Kemudian, ayat 3 memberikan panduan mengenai perkawinan. Allah memperbolehkan pria menikahi dua, tiga, atau empat wanita, dengan syarat jika dikhawatirkan tidak dapat berlaku adil terhadap mereka. Namun, jika dikhawatirkan tidak dapat berlaku adil, maka cukuplah satu wanita saja. Ayat ini menekankan pentingnya keadilan dalam berumah tangga, terutama dalam konteks poligami.
Ayat 4 hingga 7 melanjutkan pembahasan mengenai hak-hak wanita, khususnya terkait mahar. Allah memerintahkan untuk memberikan mahar kepada wanita sebagai tanda penghargaan dan pemberian yang tulus. Kemudian, ayat 5 hingga 7 mengatur pembagian warisan. Ayat-ayat ini secara rinci menjelaskan bagian warisan bagi orang tua, kerabat, anak yatim, dan juga menetapkan bagian bagi wanita dalam pembagian warisan. Ini adalah bukti kemajuan ajaran Islam dalam memberikan hak dan keadilan kepada wanita di masa ketika hak-hak mereka seringkali terabaikan.
Menjelang akhir bagian awal surat An-Nisa', ayat 8 dan 9 kembali mengingatkan untuk memberikan bagian dari harta kepada kerabat (selain ahli waris utama) dan anak yatim, serta kepada orang-orang miskin saat pembagian harta warisan. Ini adalah bentuk kepedulian sosial yang diajarkan Islam, agar tidak ada anggota masyarakat yang terlupakan atau terpinggirkan.

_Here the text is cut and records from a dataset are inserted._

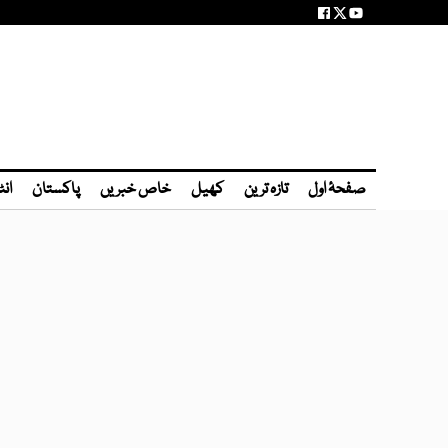
صفحۂ اول
تازہ ترین
کھیل
خاص خبریں
پاکستان
انٹ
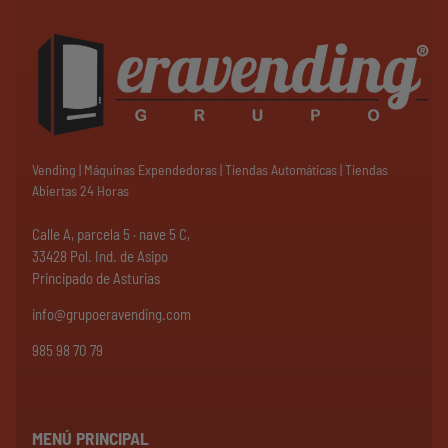
Vending | Máquinas Expendedoras | Tiendas Automáticas | Tiendas
Abiertas 24 Horas
Calle A, parcela 5 · nave 5 C,
33428 Pol. Ind. de Asipo
Principado de Asturias
info@grupoeravending.com
985 98 70 79
MENÚ PRINCIPAL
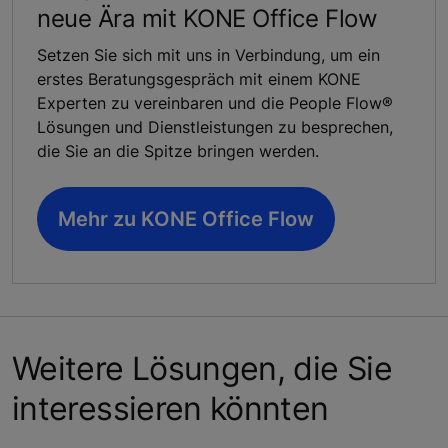
neue Ära mit KONE Office Flow
Setzen Sie sich mit uns in Verbindung, um ein
erstes Beratungsgespräch mit einem KONE
Experten zu vereinbaren und die People Flow®
Lösungen und Dienstleistungen zu besprechen,
die Sie an die Spitze bringen werden.
Mehr zu KONE Office Flow
Weitere Lösungen, die Sie
interessieren könnten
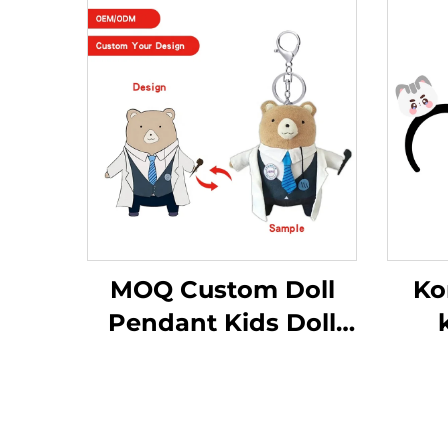
MOQ Custom Doll
Ko
Pendant Kids Doll
Designer Ugly Logo
teg
Custom Plyslegetøj
nøglering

Ayat 9 secara khusus memberikan peringatan keras bagi siapa saja yang meninggalkan anak-anak yang lemah di belakangnya. Allah berfirman bahwa mereka harus bertakwa kepada Allah dan mengucapkan perkataan yang benar. Ini menunjukkan bahwa perhatian terhadap kelangsungan hidup dan kesejahteraan keturunan adalah tanggung jawab moral dan agama yang sangat penting.
Terakhir, ayat 10 menutup bagian ini dengan penegasan konsekuensi dari memakan harta anak yatim secara zalim. Dinyatakan bahwa mereka sesungguhnya memakan api neraka di perut mereka dan kelak akan dimasukkan ke dalam api yang menyala-nyala.
Secara keseluruhan, sepuluh ayat pertama Surat An-Nisa' ini memberikan gambaran komprehensif mengenai ajaran Islam yang berfokus pada ketakwaan, keadilan, perlindungan terhadap kaum lemah, dan pentingnya hubungan kekeluargaan serta sosial. Pembahasan mengenai anak yatim, perkawinan, dan warisan menegaskan prinsip keadilan dan kasih sayang yang menjadi pilar utama dalam membangun masyarakat yang harmonis dan beradab.